Hal tersebut menjadi salah satu pendorong bagi PR 2 Media untuk menggelar diskusi online bertajuk “Prof Ichlasul Amal dan Gerakan Kebebasan Pers di Indonesia, pada 14 Desember 2024.
Direktur PR2 Media, Masduki mengatakan, pada periode kepemimpinan mantan rektor UGM tersebut, Dewan Pers melakukan penguatan jurnalisme, melalui terbitnya Kode Etik Jurnalistik (KEJ), dan konsisten mewujudkan kebebasan pers, termasuk di kampus-kampus. Meskipun, di tengah era digital yang sudah mulai menggurita hingga sekarang ini.
Sebagaimana diketahui, Ichlasul Amal menjabat Ketua Dewan Pers periode 2003 – 2010, atau setahun setelah purna tugas sebagai rektor UGM.
Dalam sambutannya, Ketua Dewan Pers periode 2022 – 2025, Ninik Rahayu menyampaikan bahwa selama ini, kriminalisasi terhadap jurnalis di peradilan, baik melalui gugatan-gugatan perdata maupun KUHP masih menjadi Pekerjaan Rumah (PR) yang belum terselesaikan dengan baik.
Selain itu, kekerasan terhadap jurnalis perempuan juga masih banyak terjadi. Bahkan, merujuk pada hasil survei Aliansi Jurnalis Independen (AJI), sekitar 82 persen jurnalis perempuan pernah mengalami kekerasan seksual, selama karier jurnalistik mereka. Namun, penyelesaian kasusnya cenderung tidak tuntas hingga kini.
“Legacy beliau (Ichlasul Amal) adalah tidak memberi peluang sedikitpun untuk kriminalisasi terhadap pers,” tegas Ninik.
Dosen Sosiologi UGM, M. Najib Azca berpendapat bahwa figur Amal sulit tergantikan. Salah satunya, karena sebagai akademisi memegang teguh idealismenya.
“Legacy beliau bersifat nilai,” anggapnya.

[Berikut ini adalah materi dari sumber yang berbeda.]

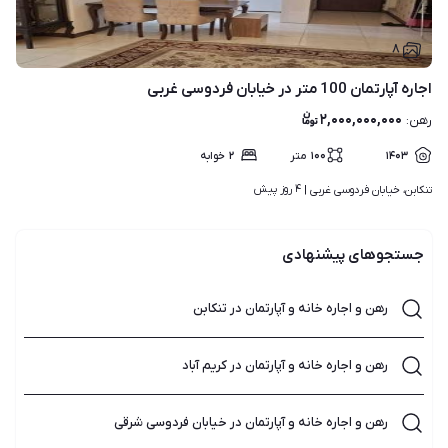
۸
اجاره آپارتمان 100 متر در خیابان فردوسی غربی
۲,۰۰۰,۰۰۰,۰۰۰
رهن
:
۱۴۰۳
۱۰۰
متر
۲
خوابه
۴ روز پیش
تنکابن، خیابان فردوسی غربی | 
جستجوهای پیشنهادی
رهن و اجاره خانه و آپارتمان در تنکابن
رهن و اجاره خانه و آپارتمان در کریم آباد
رهن و اجاره خانه و آپارتمان در خیابان فردوسی شرقی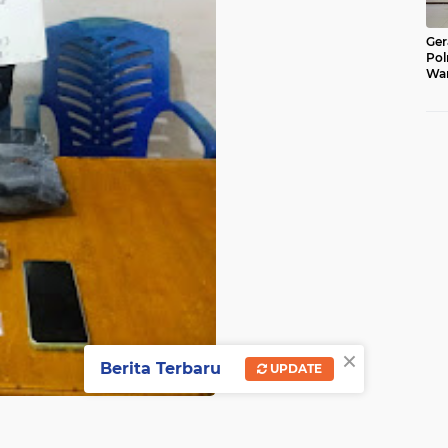
Ger
Pol
War
Pel
Lub
×
Berita Terbaru
UPDATE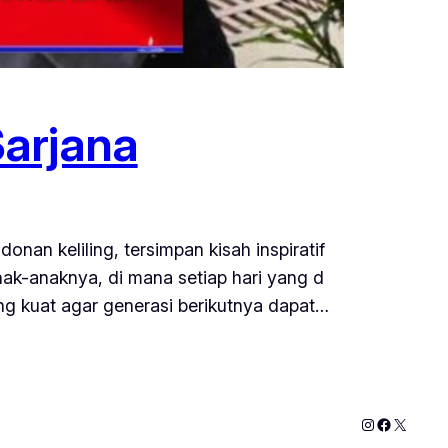
Sarjana
nan keliling, tersimpan kisah inspiratif
nak-anaknya, di mana setiap hari yang d
ng kuat agar generasi berikutnya dapat…
Instagram
Faceboo
X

Najib merefleksikan dua hal tentang sosok Ichlasul Amal. Pertama, ia menjadi contoh nyata yang bisa menjadikan jurnalisme dan intelektualisme saling berkelindan sehingga keduanya menjadi arena yang saling menguatkan.
“Itu berlanjut, setelah beliau tidak lagi menjabat rektor, kemudian menjadi ketua dewan pers,” ucapnya.
Kedua, menurut Najib, pers dan demokrasi merupakan dua sisi mata uang yamg penting dalam kehidupan publik Selain pernah menggarap pers mahasiswa semasa masih kuliah, Amal juga termasuk salah satu tokoh reformasi.
“Pak Amal menjadi sosok yang teguh merawat demokrasi,” sambung Najib.
Dosen Ilmu Komunikasi UGM sekaligus Peneliti PR 2 Media, Wisnu Martha Adiputra juga memiliki kenangan tersendiri terhadap sosok Ichlasul Amal.
Pada intinya, Wisnu mengatakan bahwa Amal berperan penting dalam perkembangan PR 2 Media. Sebab, selain menjadi pendiri, Amal juga satu dari tiga penasihat PR2 Media, sejak tahun 2010 – 2024.
Wisnu mengaku, ketika melakukan riset untuk Dewan Pers pada tahun 2006, yang salah satu bukunya menyingkap tentang profesionalisme kinerja surat kabar di Indonesia, PR2 Media sempat bertemu beberapa kali dengan Amal di dewan pers beberapa kali.
“Kami banyak berbicara tentang regulasi media,” ungkapnya.
Sementara bagi Dosen Hukum Media Fakultas Hukum Universitas Katolik (Unika) Atma Jaya Jakarta, Christiana Chelsia Chan, sosok Ichlasul Amal juga berperan dalam penyusunan Standar Perlindungan Wartawan yang dirilis pada April 2008, sebelum kemudian menerbitkan pedoman hak jawab.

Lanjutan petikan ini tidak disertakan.